Extracted page text data
Content starts
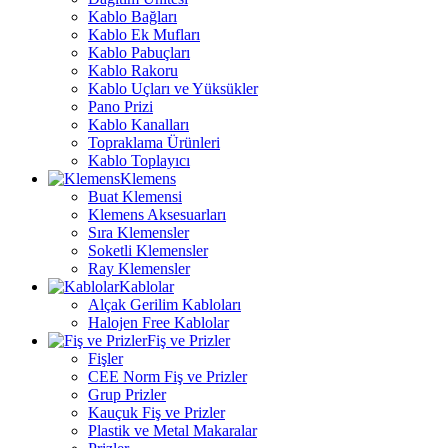
Kablo Bağları
Kablo Ek Mufları
Kablo Pabuçları
Kablo Rakoru
Kablo Uçları ve Yüksükler
Pano Prizi
Kablo Kanalları
Topraklama Ürünleri
Kablo Toplayıcı
Klemens
Buat Klemensi
Klemens Aksesuarları
Sıra Klemensler
Soketli Klemensler
Ray Klemensler
Kablolar
Alçak Gerilim Kabloları
Halojen Free Kablolar
Fiş ve Prizler
Fişler
CEE Norm Fiş ve Prizler
Grup Prizler
Kauçuk Fiş ve Prizler
Plastik ve Metal Makaralar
Content ends
**TASK ITEM:** Number of lines in the records above holding the word "Prizler": state it and nothing else.

**TASK RESPONSE:** 4